**Exercise**
Among the records below, find each line bearing the word "close" and copy it.

[Collected data]
====

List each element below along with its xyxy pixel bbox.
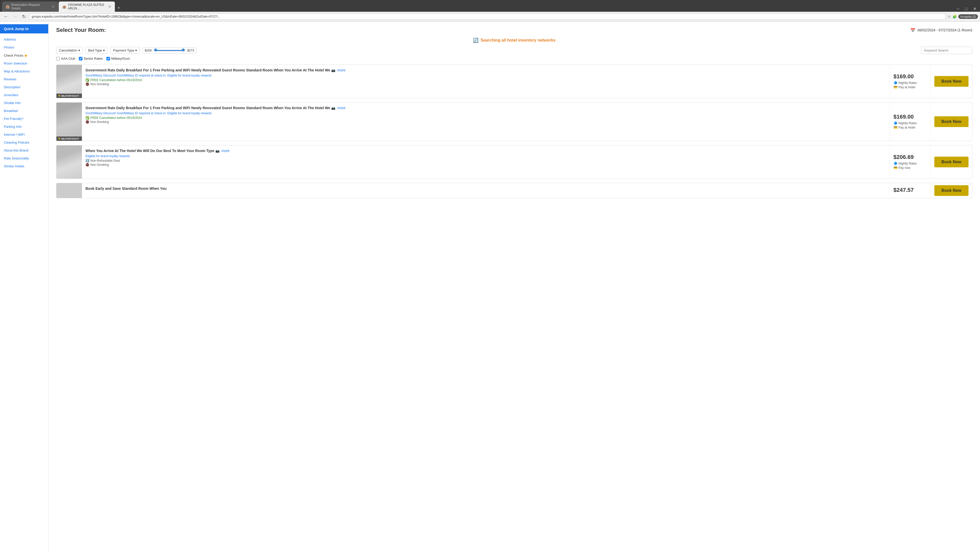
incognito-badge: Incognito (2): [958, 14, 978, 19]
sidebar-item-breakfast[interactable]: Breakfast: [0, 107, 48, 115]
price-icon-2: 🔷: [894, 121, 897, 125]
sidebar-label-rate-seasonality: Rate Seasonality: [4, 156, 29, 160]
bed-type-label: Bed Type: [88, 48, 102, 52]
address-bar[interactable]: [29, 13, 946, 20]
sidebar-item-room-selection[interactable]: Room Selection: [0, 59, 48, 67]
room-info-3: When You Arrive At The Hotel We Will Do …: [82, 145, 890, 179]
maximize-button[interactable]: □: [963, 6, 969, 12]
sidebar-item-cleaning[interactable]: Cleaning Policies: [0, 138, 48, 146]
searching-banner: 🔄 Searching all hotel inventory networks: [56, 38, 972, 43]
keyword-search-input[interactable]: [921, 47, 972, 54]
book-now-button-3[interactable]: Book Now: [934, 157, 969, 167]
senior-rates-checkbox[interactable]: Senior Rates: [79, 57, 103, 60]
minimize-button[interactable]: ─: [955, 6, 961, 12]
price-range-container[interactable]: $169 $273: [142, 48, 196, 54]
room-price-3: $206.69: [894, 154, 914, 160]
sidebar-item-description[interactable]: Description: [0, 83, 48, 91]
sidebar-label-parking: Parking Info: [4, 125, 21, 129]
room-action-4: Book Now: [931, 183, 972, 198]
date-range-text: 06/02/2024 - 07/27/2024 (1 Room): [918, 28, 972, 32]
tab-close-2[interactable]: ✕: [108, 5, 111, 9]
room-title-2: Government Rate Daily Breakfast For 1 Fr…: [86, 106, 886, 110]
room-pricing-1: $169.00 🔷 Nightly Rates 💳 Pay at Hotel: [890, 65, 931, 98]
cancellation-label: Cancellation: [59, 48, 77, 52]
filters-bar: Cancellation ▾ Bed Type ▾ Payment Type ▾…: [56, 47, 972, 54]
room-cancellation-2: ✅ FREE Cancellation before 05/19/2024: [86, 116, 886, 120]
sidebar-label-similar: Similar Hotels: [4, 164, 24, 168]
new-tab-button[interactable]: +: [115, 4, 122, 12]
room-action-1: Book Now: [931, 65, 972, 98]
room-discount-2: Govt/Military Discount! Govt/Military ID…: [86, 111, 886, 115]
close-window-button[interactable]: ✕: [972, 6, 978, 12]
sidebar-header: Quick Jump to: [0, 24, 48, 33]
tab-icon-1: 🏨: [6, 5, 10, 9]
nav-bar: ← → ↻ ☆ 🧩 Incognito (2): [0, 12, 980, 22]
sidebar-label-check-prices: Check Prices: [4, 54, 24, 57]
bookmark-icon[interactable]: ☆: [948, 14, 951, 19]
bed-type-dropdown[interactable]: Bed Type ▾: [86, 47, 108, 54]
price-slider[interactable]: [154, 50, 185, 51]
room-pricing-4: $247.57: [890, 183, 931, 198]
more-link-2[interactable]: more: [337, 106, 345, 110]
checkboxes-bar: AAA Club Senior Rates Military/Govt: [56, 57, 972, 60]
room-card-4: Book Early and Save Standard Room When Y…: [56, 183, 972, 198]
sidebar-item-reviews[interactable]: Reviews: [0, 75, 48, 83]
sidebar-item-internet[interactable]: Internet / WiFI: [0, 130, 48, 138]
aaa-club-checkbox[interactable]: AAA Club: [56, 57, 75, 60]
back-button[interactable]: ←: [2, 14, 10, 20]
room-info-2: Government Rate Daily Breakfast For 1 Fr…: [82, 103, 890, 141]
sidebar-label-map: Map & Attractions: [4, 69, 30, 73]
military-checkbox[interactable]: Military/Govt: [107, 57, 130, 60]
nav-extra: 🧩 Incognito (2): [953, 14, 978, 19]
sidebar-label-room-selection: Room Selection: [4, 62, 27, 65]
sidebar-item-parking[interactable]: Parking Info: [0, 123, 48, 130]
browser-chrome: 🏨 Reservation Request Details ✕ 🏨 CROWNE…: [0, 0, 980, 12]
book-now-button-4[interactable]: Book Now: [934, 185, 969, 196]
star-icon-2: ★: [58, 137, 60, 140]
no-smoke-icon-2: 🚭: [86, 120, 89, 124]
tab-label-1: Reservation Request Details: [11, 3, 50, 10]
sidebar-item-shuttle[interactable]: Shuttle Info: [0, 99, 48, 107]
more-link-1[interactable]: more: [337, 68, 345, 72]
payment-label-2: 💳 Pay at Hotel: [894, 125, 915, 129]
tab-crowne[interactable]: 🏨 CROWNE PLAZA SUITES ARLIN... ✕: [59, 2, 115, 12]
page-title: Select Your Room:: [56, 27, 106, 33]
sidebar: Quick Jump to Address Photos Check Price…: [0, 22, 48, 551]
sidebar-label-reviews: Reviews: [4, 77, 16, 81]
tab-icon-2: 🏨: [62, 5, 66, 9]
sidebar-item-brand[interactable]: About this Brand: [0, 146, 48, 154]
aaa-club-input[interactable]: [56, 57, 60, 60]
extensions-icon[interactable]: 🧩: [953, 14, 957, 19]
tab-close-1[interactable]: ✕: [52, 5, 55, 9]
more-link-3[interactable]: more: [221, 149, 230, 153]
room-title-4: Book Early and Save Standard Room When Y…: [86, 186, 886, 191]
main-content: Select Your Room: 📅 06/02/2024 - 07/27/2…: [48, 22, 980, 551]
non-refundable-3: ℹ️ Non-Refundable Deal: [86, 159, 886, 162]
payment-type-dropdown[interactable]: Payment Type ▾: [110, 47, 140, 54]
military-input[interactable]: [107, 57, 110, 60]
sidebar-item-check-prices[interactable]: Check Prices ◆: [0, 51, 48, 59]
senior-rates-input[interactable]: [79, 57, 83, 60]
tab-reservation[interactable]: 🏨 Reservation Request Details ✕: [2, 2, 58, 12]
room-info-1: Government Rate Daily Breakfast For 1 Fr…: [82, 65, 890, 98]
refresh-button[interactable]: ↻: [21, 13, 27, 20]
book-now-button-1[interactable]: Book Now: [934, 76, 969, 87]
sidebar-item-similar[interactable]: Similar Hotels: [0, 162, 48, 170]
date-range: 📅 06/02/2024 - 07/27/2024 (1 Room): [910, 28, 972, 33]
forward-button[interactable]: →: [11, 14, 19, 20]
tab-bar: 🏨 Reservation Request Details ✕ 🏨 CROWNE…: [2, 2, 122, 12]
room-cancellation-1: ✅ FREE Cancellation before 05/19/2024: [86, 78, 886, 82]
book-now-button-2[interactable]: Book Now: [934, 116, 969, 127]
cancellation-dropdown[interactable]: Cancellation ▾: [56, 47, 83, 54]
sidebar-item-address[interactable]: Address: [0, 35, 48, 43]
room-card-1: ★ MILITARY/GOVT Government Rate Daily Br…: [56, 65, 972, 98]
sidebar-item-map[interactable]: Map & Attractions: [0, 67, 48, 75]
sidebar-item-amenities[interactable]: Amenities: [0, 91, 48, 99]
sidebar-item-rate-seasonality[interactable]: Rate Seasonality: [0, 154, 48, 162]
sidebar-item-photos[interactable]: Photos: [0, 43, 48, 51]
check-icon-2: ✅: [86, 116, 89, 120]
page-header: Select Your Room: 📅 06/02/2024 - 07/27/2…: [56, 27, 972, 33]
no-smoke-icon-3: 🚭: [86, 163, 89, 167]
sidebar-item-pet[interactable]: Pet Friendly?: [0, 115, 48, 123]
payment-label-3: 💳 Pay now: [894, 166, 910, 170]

====

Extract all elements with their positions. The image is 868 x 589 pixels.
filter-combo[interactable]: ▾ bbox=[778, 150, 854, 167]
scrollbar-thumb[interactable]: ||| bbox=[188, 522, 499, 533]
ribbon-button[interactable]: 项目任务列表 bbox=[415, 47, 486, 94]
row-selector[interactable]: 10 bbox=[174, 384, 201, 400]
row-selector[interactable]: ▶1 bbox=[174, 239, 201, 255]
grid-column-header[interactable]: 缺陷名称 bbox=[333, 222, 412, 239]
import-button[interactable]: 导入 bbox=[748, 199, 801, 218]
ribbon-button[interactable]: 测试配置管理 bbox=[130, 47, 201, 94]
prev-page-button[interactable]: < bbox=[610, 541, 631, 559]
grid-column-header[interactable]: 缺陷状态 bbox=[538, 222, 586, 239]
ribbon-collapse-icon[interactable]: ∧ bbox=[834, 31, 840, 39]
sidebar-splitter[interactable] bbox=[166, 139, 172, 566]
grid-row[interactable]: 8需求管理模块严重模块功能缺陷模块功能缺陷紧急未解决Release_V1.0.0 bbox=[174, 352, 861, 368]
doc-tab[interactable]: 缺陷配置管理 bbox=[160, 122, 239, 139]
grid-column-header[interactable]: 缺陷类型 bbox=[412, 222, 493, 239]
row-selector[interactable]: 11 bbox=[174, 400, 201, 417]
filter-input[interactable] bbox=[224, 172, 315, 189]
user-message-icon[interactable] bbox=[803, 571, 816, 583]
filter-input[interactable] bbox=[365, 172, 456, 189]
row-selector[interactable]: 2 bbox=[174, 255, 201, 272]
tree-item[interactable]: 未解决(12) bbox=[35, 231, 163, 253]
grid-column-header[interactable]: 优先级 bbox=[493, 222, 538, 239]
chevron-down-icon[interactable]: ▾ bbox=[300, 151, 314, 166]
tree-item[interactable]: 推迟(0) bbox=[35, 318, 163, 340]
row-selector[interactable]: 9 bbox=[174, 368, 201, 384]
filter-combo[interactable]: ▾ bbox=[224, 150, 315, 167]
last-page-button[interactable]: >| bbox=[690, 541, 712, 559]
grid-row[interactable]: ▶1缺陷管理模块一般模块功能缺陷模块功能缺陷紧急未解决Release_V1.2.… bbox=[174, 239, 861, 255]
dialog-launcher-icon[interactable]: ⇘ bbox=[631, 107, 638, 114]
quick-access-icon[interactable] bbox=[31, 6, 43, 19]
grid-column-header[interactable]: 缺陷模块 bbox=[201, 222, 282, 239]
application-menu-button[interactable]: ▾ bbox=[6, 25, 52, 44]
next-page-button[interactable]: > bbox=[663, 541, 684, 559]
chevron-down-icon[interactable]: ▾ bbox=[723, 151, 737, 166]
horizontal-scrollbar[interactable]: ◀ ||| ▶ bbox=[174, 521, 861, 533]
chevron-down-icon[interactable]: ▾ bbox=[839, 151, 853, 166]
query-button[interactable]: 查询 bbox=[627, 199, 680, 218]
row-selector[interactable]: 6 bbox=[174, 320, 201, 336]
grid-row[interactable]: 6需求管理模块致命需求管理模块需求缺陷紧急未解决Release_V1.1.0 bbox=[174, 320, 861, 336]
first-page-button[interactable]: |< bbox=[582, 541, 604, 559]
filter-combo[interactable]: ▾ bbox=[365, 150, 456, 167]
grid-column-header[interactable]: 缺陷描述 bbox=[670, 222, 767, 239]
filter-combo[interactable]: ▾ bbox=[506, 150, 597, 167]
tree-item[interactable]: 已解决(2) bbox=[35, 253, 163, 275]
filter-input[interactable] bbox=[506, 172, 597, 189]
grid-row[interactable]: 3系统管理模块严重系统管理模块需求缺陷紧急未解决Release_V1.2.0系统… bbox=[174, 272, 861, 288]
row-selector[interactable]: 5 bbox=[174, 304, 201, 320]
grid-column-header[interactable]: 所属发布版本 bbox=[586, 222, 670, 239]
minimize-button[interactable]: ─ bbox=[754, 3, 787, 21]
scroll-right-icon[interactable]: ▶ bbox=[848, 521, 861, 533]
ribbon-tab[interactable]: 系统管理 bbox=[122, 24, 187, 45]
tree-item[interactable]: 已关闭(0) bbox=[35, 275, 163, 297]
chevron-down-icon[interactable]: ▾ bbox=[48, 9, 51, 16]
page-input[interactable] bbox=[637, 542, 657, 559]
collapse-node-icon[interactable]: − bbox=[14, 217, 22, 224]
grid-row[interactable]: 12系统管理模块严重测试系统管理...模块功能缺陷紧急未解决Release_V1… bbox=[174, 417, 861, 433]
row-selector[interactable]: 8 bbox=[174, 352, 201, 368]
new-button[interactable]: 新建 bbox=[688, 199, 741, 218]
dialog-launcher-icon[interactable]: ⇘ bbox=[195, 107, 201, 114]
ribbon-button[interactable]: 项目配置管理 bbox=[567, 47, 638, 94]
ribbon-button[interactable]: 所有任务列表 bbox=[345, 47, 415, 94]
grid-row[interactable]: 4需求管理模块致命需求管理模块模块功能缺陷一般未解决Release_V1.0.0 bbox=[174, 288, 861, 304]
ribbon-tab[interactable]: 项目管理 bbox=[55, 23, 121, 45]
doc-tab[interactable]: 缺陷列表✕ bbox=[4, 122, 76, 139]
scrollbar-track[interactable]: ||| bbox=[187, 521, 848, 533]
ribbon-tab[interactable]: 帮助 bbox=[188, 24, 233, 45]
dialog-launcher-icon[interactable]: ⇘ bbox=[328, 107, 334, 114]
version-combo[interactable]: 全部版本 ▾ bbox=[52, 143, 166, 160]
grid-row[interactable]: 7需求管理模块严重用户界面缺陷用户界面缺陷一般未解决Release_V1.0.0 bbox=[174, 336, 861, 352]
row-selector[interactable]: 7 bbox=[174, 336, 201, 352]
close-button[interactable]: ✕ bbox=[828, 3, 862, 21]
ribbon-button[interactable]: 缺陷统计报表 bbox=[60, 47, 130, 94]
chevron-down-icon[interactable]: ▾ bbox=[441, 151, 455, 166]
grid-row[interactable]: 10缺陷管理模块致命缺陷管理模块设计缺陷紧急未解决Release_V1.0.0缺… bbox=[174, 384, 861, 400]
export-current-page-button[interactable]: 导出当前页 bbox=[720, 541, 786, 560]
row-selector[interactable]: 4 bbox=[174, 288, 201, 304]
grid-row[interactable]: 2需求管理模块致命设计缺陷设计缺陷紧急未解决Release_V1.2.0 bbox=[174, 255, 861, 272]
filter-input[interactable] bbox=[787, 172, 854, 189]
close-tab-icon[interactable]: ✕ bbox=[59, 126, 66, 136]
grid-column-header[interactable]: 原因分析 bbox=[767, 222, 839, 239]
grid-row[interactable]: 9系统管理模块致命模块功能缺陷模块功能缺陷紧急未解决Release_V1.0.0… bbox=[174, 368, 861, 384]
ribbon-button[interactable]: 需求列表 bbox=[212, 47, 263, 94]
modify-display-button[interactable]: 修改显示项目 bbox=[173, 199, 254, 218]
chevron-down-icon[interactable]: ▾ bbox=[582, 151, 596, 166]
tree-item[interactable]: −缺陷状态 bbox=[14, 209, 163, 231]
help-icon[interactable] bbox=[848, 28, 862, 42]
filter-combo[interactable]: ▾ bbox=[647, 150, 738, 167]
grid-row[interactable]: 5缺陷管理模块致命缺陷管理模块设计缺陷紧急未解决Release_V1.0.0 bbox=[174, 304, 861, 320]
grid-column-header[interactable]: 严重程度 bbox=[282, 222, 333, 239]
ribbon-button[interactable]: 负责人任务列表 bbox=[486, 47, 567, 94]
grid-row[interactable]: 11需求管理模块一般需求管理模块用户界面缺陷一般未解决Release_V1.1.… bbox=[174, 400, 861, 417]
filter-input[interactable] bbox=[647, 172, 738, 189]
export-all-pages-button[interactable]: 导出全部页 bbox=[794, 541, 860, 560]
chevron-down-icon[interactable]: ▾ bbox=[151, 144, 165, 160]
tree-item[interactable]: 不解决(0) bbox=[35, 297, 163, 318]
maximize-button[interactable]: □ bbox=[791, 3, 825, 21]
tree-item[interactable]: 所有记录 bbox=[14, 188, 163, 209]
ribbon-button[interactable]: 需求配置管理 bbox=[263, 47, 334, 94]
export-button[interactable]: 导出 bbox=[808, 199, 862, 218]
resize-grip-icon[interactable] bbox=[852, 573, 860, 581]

====

**Solution for this problem**
tab-close-2[interactable]: ✕: [108, 5, 111, 9]
close-window-button[interactable]: ✕: [972, 6, 978, 12]
tab-close-1[interactable]: ✕: [52, 5, 55, 9]
close-button[interactable]: ✕ bbox=[828, 3, 862, 21]
close-tab-icon[interactable]: ✕ bbox=[59, 126, 66, 136]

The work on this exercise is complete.